══ GIVEN RECORDS ══
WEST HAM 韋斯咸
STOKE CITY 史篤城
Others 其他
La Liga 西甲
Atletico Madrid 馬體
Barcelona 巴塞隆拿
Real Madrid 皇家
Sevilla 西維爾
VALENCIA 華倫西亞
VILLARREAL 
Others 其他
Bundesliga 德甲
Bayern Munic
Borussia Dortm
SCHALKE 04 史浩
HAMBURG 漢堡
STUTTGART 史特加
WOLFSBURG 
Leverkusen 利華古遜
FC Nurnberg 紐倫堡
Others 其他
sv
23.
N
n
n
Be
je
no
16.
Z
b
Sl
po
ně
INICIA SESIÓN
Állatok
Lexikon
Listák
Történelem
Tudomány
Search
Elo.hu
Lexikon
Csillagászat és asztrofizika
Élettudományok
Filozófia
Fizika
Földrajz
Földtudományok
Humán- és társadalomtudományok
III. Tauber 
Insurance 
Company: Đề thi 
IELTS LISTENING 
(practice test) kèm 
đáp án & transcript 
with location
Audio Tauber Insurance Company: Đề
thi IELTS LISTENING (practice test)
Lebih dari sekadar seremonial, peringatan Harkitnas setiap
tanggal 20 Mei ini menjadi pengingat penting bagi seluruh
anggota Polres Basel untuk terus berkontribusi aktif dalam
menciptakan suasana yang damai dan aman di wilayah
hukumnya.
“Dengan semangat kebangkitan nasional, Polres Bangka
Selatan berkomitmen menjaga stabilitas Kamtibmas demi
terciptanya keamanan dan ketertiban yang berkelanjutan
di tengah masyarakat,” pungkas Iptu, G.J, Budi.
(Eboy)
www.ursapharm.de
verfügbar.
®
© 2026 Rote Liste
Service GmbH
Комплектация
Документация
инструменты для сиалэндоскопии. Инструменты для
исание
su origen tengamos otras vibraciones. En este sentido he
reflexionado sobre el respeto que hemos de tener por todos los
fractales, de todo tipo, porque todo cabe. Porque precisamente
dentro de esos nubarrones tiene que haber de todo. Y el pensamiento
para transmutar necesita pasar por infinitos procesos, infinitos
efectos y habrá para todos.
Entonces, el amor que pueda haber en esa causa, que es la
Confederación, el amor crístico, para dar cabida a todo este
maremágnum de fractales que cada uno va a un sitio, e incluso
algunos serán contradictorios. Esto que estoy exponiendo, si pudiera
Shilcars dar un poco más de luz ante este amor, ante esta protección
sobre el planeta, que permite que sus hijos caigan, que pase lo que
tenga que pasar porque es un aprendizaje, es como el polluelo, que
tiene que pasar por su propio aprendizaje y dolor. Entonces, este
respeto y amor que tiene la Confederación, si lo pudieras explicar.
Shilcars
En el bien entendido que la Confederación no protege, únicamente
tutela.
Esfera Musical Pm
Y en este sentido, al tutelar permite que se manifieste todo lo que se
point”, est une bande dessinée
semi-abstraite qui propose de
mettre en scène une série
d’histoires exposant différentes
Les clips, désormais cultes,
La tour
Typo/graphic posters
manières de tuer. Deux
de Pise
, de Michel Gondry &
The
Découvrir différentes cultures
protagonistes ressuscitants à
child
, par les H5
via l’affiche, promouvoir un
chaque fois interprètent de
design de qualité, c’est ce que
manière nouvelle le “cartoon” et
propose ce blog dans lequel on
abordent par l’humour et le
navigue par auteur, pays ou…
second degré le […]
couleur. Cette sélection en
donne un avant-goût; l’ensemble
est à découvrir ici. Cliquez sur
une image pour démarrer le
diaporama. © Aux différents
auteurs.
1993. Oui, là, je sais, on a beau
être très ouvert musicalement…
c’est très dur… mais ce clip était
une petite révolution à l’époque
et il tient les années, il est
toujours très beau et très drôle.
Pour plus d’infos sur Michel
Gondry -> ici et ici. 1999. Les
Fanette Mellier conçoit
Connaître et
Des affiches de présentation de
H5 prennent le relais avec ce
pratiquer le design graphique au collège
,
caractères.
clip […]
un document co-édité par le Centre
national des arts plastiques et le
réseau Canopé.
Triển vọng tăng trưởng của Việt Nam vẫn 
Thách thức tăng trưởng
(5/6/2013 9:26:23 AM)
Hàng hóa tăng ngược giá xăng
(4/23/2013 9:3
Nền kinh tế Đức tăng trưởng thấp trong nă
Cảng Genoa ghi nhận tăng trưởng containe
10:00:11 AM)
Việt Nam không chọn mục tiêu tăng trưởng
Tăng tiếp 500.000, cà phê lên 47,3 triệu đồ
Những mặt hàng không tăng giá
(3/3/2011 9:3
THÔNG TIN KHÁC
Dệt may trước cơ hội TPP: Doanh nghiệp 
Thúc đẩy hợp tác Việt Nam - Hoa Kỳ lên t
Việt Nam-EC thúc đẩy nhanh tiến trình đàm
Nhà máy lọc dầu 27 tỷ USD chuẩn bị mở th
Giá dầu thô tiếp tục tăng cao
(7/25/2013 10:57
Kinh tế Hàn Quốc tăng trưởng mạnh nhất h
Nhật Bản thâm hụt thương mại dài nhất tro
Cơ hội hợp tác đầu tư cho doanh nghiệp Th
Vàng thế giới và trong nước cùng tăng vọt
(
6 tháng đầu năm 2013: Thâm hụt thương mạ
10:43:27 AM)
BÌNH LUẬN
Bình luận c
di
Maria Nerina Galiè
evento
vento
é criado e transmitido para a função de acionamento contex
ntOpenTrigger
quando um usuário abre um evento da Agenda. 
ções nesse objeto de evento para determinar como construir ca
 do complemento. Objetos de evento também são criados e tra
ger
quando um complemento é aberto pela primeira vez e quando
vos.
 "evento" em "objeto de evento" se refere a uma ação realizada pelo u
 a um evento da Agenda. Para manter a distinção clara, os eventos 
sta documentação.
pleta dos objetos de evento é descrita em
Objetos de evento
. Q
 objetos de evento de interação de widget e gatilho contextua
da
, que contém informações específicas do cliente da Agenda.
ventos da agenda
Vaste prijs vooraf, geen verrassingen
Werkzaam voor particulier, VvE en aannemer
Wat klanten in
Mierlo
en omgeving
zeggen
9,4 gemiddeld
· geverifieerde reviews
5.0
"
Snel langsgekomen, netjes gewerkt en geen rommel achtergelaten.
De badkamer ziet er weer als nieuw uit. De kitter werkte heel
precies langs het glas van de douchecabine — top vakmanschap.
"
═══
__AIM OF THE EXERCISE__:
Working from the entries above, find every line in which the word "respeto" occurs and copy it.

__EXERCISE ANSWER__:
reflexionado sobre el respeto que hemos de tener por todos los
respeto y amor que tiene la Confederación, si lo pudieras explicar.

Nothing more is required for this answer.